--- Source data ---

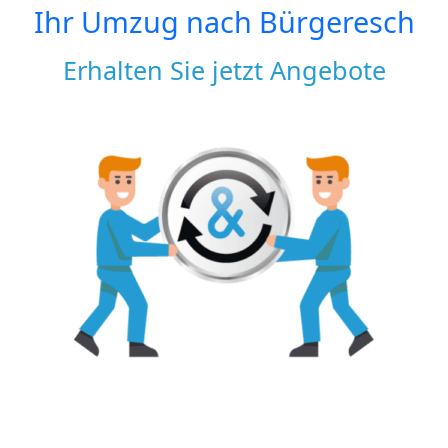
Ihr Umzug nach
Bürgeresch
Erhalten Sie jetzt Angebote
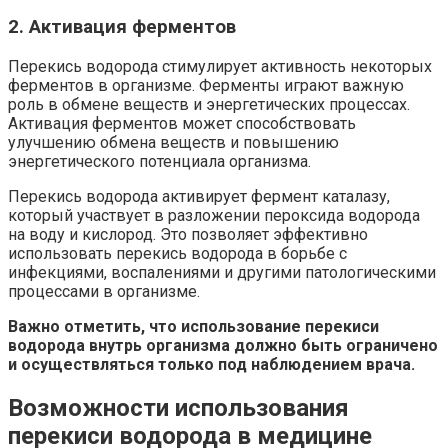
2. Активация ферментов
Перекись водорода стимулирует активность некоторых
ферментов в организме. Ферменты играют важную
роль в обмене веществ и энергетических процессах.
Активация ферментов может способствовать
улучшению обмена веществ и повышению
энергетического потенциала организма.
Перекись водорода активирует фермент каталазу,
который участвует в разложении пероксида водорода
на воду и кислород. Это позволяет эффективно
использовать перекись водорода в борьбе с
инфекциями, воспалениями и другими патологическими
процессами в организме.
Важно отметить, что использование перекиси
водорода внутрь организма должно быть ограничено
и осуществляться только под наблюдением врача.
Возможности использования
перекиси водорода в медицине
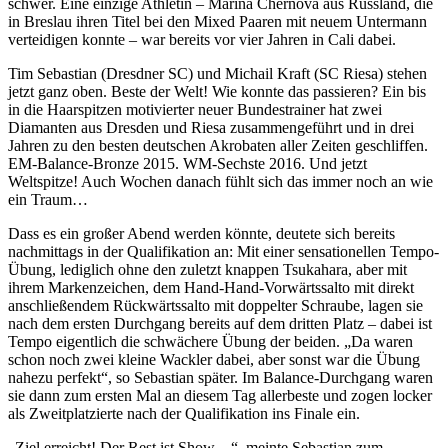
schwer. Eine einzige Athletin – Marina Chernova aus Russland, die
in Breslau ihren Titel bei den Mixed Paaren mit neuem Untermann
verteidigen konnte – war bereits vor vier Jahren in Cali dabei.
Tim Sebastian (Dresdner SC) und Michail Kraft (SC Riesa) stehen
jetzt ganz oben. Beste der Welt! Wie konnte das passieren? Ein bis
in die Haarspitzen motivierter neuer Bundestrainer hat zwei
Diamanten aus Dresden und Riesa zusammengeführt und in drei
Jahren zu den besten deutschen Akrobaten aller Zeiten geschliffen.
EM-Balance-Bronze 2015. WM-Sechste 2016. Und jetzt
Weltspitze! Auch Wochen danach fühlt sich das immer noch an wie
ein Traum…
Dass es ein großer Abend werden könnte, deutete sich bereits
nachmittags in der Qualifikation an: Mit einer sensationellen Tempo-
Übung, lediglich ohne den zuletzt knappen Tsukahara, aber mit
ihrem Markenzeichen, dem Hand-Hand-Vorwärtssalto mit direkt
anschließendem Rückwärtssalto mit doppelter Schraube, lagen sie
nach dem ersten Durchgang bereits auf dem dritten Platz – dabei ist
Tempo eigentlich die schwächere Übung der beiden. „Da waren
schon noch zwei kleine Wackler dabei, aber sonst war die Übung
nahezu perfekt“, so Sebastian später. Im Balance-Durchgang waren
sie dann zum ersten Mal an diesem Tag allerbeste und zogen locker
als Zweitplatzierte nach der Qualifikation ins Finale ein.
„Ziel erreicht! Der Rest ist Show…“, meinte Sebastian zum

---

All of the records need to be reproduced exactly, with each picture omitted.

Answer space
Ihr Umzug nach
Bürgeresch
Erhalten Sie jetzt Angebote
2. Активация ферментов
Перекись водорода стимулирует активность некоторых
ферментов в организме. Ферменты играют важную
роль в обмене веществ и энергетических процессах.
Активация ферментов может способствовать
улучшению обмена веществ и повышению
энергетического потенциала организма.
Перекись водорода активирует фермент каталазу,
который участвует в разложении пероксида водорода
на воду и кислород. Это позволяет эффективно
использовать перекись водорода в борьбе с
инфекциями, воспалениями и другими патологическими
процессами в организме.
Важно отметить, что использование перекиси
водорода внутрь организма должно быть ограничено
и осуществляться только под наблюдением врача.
Возможности использования
перекиси водорода в медицине
schwer. Eine einzige Athletin – Marina Chernova aus Russland, die
in Breslau ihren Titel bei den Mixed Paaren mit neuem Untermann
verteidigen konnte – war bereits vor vier Jahren in Cali dabei.
Tim Sebastian (Dresdner SC) und Michail Kraft (SC Riesa) stehen
jetzt ganz oben. Beste der Welt! Wie konnte das passieren? Ein bis
in die Haarspitzen motivierter neuer Bundestrainer hat zwei
Diamanten aus Dresden und Riesa zusammengeführt und in drei
Jahren zu den besten deutschen Akrobaten aller Zeiten geschliffen.
EM-Balance-Bronze 2015. WM-Sechste 2016. Und jetzt
Weltspitze! Auch Wochen danach fühlt sich das immer noch an wie
ein Traum…
Dass es ein großer Abend werden könnte, deutete sich bereits
nachmittags in der Qualifikation an: Mit einer sensationellen Tempo-
Übung, lediglich ohne den zuletzt knappen Tsukahara, aber mit
ihrem Markenzeichen, dem Hand-Hand-Vorwärtssalto mit direkt
anschließendem Rückwärtssalto mit doppelter Schraube, lagen sie
nach dem ersten Durchgang bereits auf dem dritten Platz – dabei ist
Tempo eigentlich die schwächere Übung der beiden. „Da waren
schon noch zwei kleine Wackler dabei, aber sonst war die Übung
nahezu perfekt“, so Sebastian später. Im Balance-Durchgang waren
sie dann zum ersten Mal an diesem Tag allerbeste und zogen locker
als Zweitplatzierte nach der Qualifikation ins Finale ein.
„Ziel erreicht! Der Rest ist Show…“, meinte Sebastian zum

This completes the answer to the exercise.